Come si è passati da un serio piano industriale, condiviso da tutti, alla strage di dicembre 2007?
‘’L’ accordo venne approvato da tutti i lavoratori, che continuarono comunque a lavorare con impegno e serietà nella fabbrica, pur sapendo che sarebbe stata chiusa. L’azienda non ha invece avuto la stessa serietà, infatti ha preferito dirottare altrove, cioè a Terni, gli 800 mila euro che erano stati stanziati e che avrebbe dovuto investire per mettere in sicurezza gli impianti torinesi. Probabilmente, il loro il ragionamento è stato: spremiamoli fino in fondo come limoni, e poi facciamo le valige”.
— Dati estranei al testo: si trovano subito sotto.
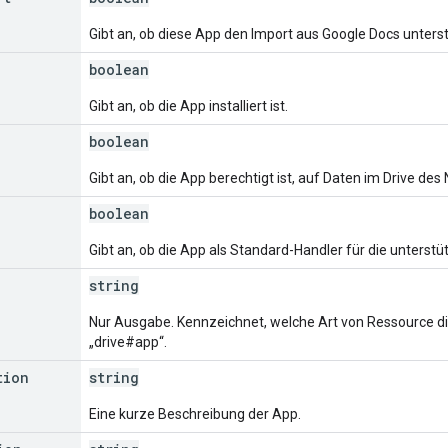
Gibt an, ob diese App den Import aus Google Docs unterst
boolean
Gibt an, ob die App installiert ist.
boolean
Gibt an, ob die App berechtigt ist, auf Daten im Drive de
boolean
Gibt an, ob die App als Standard-Handler für die unterst
string
Nur Ausgabe. Kennzeichnet, welche Art von Ressource dies
„drive#app“.
tion
string
Eine kurze Beschreibung der App.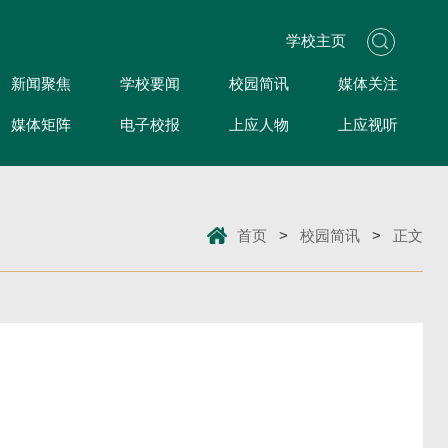
学校主页
新闻聚焦
学校要闻
校园简讯
媒体关注
媒体矩阵
电子校报
上应人物
上应视听
首页
>
校园简讯
>
正文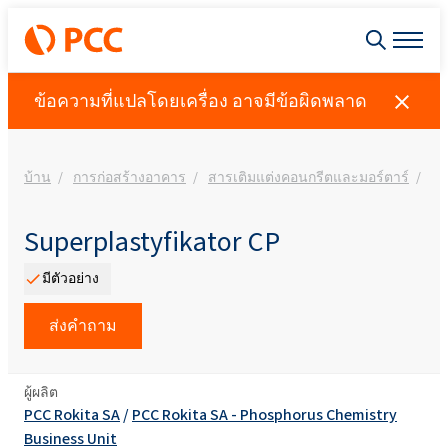
ข้อความที่แปลโดยเครื่อง อาจมีข้อผิดพลาด
บ้าน
การก่อสร้างอาคาร
สารเติมแต่งคอนกรีตและมอร์ตาร์
Su
Superplastyfikator CP
มีตัวอย่าง
ส่งคำถาม
ผู้ผลิต
PCC Rokita SA
/
PCC Rokita SA - Phosphorus Chemistry
Business Unit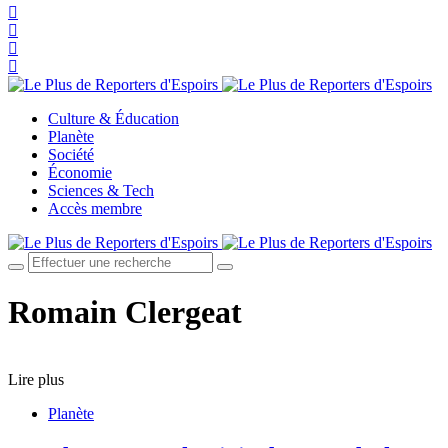
Culture & Éducation
Planète
Société
Économie
Sciences & Tech
Accès membre
Romain Clergeat
Lire plus
Planète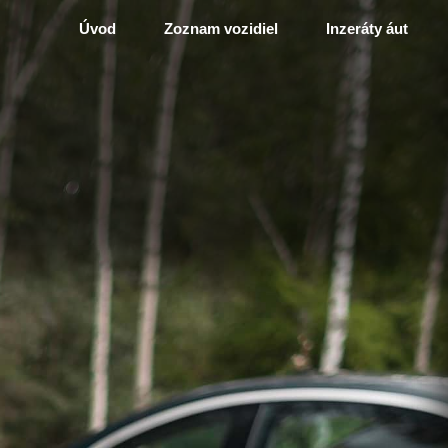
Úvod
Zoznam vozidiel
Inzeráty áut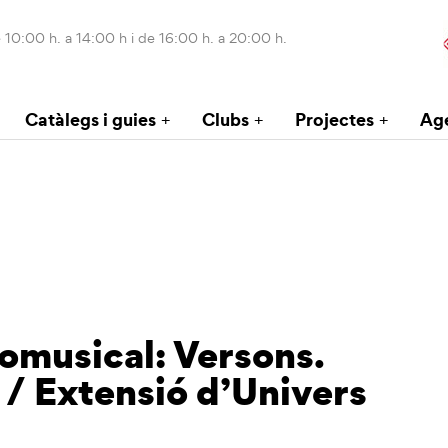
 10:00 h. a 14:00 h i de 16:00 h. a 20:00 h.
Catàlegs i guies
Clubs
Projectes
Ag
omusical: Versons.
 / Extensió d’Univers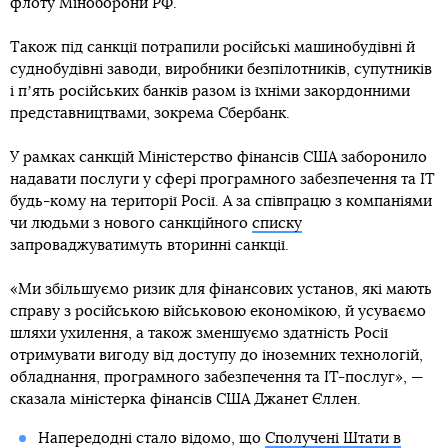
флоту Міноборони РФ.
Також під санкції потрапили російські машинобудівні й
суднобудівні заводи, виробники безпілотників, супутників
і пʼять російських банків разом із їхніми закордонними
представництвами, зокрема Сбербанк.
У рамках санкцій Міністерство фінансів США заборонило
надавати послуги у сфері програмного забезпечення та IT
будь-кому на території Росії. А за співпрацю з компаніями
чи людьми з нового санкційного
списку
запроваджуватимуть вторинні санкції.
«Ми збільшуємо ризик для фінансових установ, які мають
справу з російською військовою економікою, й усуваємо
шляхи ухилення, а також зменшуємо здатність Росії
отримувати вигоду від доступу до іноземних технологій,
обладнання, програмного забезпечення та ІТ-послуг», —
сказала міністерка фінансів США Джанет Єллен.
Напередодні стало відомо, що
Сполучені Штати в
Ma la Thyssen non è una aziendina da quattro soldi, è un gigante mondiale. Come spiega un ragionamento così gretto, per pochi spiccioli, rispetto al loro giro d’affari?
In Germania un incidente così non sarebbe mai potuto accadere, perché le normative sono molto rigorose. E se pure, disgraziatamente, fosse accaduto, la Thyssen sarebbe stata chiamata a risponderne. In Italia, invece, c’è una sorta di remissività nei confronti delle grandi imprese.
I manager tedeschi hanno forse approfittato dei controlli laschi di un paese come il nostro, dove c’è scarsa attenzione alla sicurezza, ma anche dove il lavoro ha un peso sempre più ridotto nei rapporti di forza. E dunque, hanno fatto le cose all’italiana.
Non trova eccessiva la sentenza torinese?
Non mi spingo a dire che l’amministratore delegato voleva assassinare i sette operai, ma sicuramente ha accettato senza battere ciglio la possibilità che la mancanza degli investimenti in sicurezza causasse delle morti. La sentenza di Torino ha sanzionato questa palese irresponsabilità.
Ora si parla della possibilità che la Thyssen abbandoni l’Italia. Lei ci crede?
Anche per un fatto di immagine, è bene che la Thyssen stia molto attenta alle decisioni che prenderà. Minacciare di andarsene suonerebbe come un ricatto: o mi date l’impunità, o io considero l’Italia non adeguata a investire e me ne vado. Ma l’impunità non può essere il metro per valutare la convenienza di un paese. In Germania, per esempio, le questioni della salute e della sicurezza vengono trattate con molta serietà in tavoli bilaterali dove sono presenti in egual numero e peso i rappresentanti delle aziende e dei lavoratori, in una logica di cooperazione. Perché se una fabbrica funziona bene, è un vantaggio per tutti. In ogni caso, non credo plausibile un addio all’Italia, che rappresenta il polo europeo della produzione di acciaio del gruppo.